A neurogênese nos capacita a fazer novas conexões para reconhecer uma novidade; de outro modo, as conexões anteriormente estabelecidas podem fazer com que vejamos inclusive coisas novas de um modo antigo, obsoleto. Essa capacidade de criar novas conexões declina em geral com a idade, mas pode ser intensificada se vivermos num “ambiente enriquecido”, onde encontremos coisas interessantes, novas e desafiadoras para fazer e experimentar. Tal ambiente enriquecido pode também incluir o mundo de nossa imaginação e todas as atividades que realizamos com a mente. A meditação, portanto, pode ser um dos meios mais eficientes de rejuvenescer o cérebro e a mente.
Descobertas recentes de cientistas da Universidade McGill, em Montreal, desafiam a visão de que os seres humanos são escravos de seus genes, de seus neurotransmissores e da rede elétrica do cérebro. O novo campo que esses pesquisadores estão explorando é a epigenética, o estudo de mudanças funcionais no genoma que não envolvem alterações no sequenciamento de DNA dos próprios genes. Os genes podem estar muito ativos, pouco ativos ou adormecidos. A extensão de sua atividade é determinada pelo ambiente químico e isso é influenciado, entre outras coisas, pelo cuidado dos pais. Fatores ambientais podem levar à produção de proteínas chamadas fatores de transcrição, que determinam como os genes influenciam o resto do organismo humano. O gene é constituído de dois segmentos: um produz proteínas e o outro é um ponto regulador que liga e desliga o gene. Os fatores de transcrição interagem com o segundo. Estudos de animais e humanos mostraram que carinhos maternos adequados e baixos níveis de stress são importantes para produzir níveis apropriados das substâncias químicas cerebrais necessárias à saúde e ao equilíbrio emocionais. Os genes que herdamos de nossos ancestrais, influenciados por milhões de anos de seleção natural, não determinam inevitavelmente nossas personalidades, aptidões ou caráter. Pelo contrário, nosso comportamento físico e mental pode influenciar se nossos genes ficarão muito ativos, pouco ativos ou adormecidos. Por exemplo, uma criança pode ter uma predisposição genética para o transtorno do déficit de atenção com hiperatividade (TDAH), mas com treinamento da atenção, a atividade dos genes relevantes pode ser reduzida ou detida.

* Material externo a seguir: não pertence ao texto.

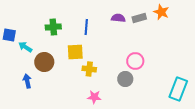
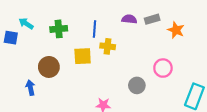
orange star: (161, 12) -> (176, 30), moved
cyan arrow: (25, 47) -> (26, 24), moved
pink circle: (135, 61) -> (163, 68), moved
yellow cross: (89, 69) -> (108, 46), moved

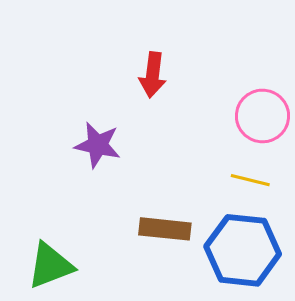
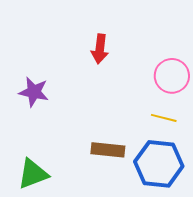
purple star: (98, 145) -> (34, 92), moved

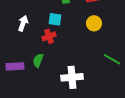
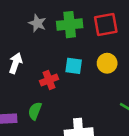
cyan square: (55, 19) -> (74, 66), moved

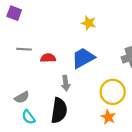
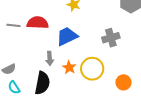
red semicircle: (48, 58) -> (38, 23), moved, size x1.5
orange star: (108, 117) -> (69, 67), moved

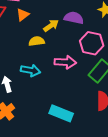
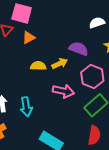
yellow arrow: (51, 26) -> (60, 63), moved
cyan arrow: (31, 70) -> (26, 107), moved, turned 60

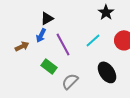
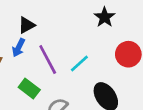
cyan line: (93, 40) -> (79, 63), moved

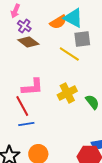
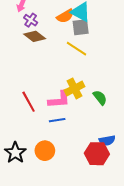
gray square: (82, 39) -> (81, 27), moved
pink L-shape: (32, 87) -> (59, 100), moved
blue line: (26, 124) -> (57, 120), moved

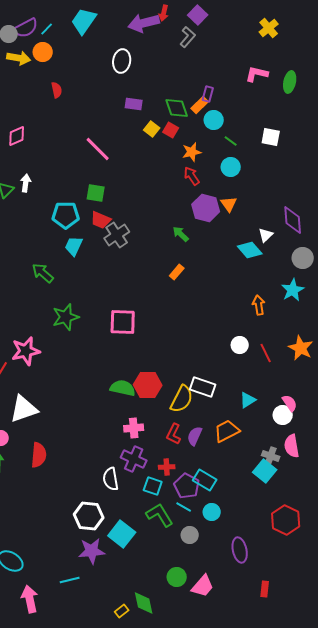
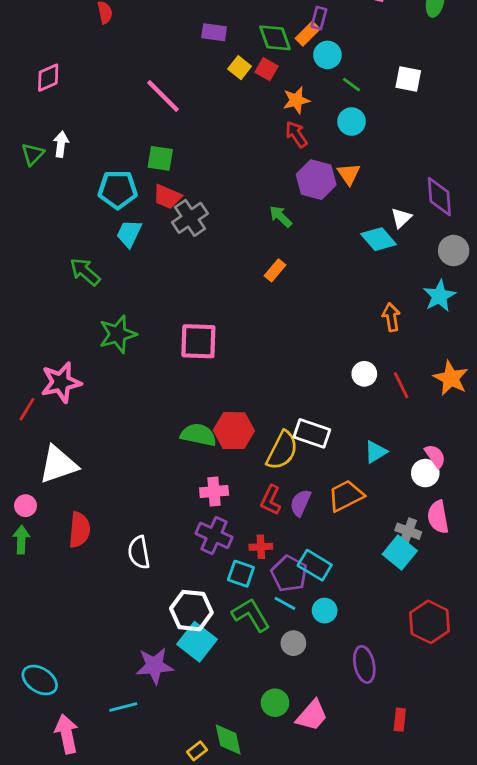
white semicircle: (111, 479) -> (139, 552), moved
white hexagon: (89, 516) -> (191, 611), moved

O stress prejudica a neurogênese, mas certos tipos de atividades a promovem e é aí que a meditação pode desempenhar um papel-chave. Até recentemente, a maioria dos estudos científicos de meditação eram considerados “ciência marginal”. Essa área, contudo, começou a atrair atenção pública no final dos anos 60, quando médicos da Faculdade de Medicina de Harvard e da Universidade da Califórnia em Irvine descobriram que um grupo que praticava Meditação Transcendental (MT) mostrava uma diminuição no stress e na ansiedade, relacionado a um consumo mais baixo de oxigênio e a um ritmo respiratório mais lento. Essa meditação compreende a concentração por 20 minutos ou mais num mantra recitado mentalmente com o objetivo de transcender o estado normal de consciência. Os pesquisadores teorizaram que duas atividades – repetição, como na recitação de uma palavra ou prece, e a desatenção deliberada a pensamentos concorrentes – levavam a uma “resposta de relaxamento”. Como resultado de estudos similares durante várias décadas, esse tipo de meditação é agora um tratamento recomendado para a hipertensão, arritmias cardíacas, dor crônica, insônia e os efeitos colaterais da terapia do câncer e da AIDS.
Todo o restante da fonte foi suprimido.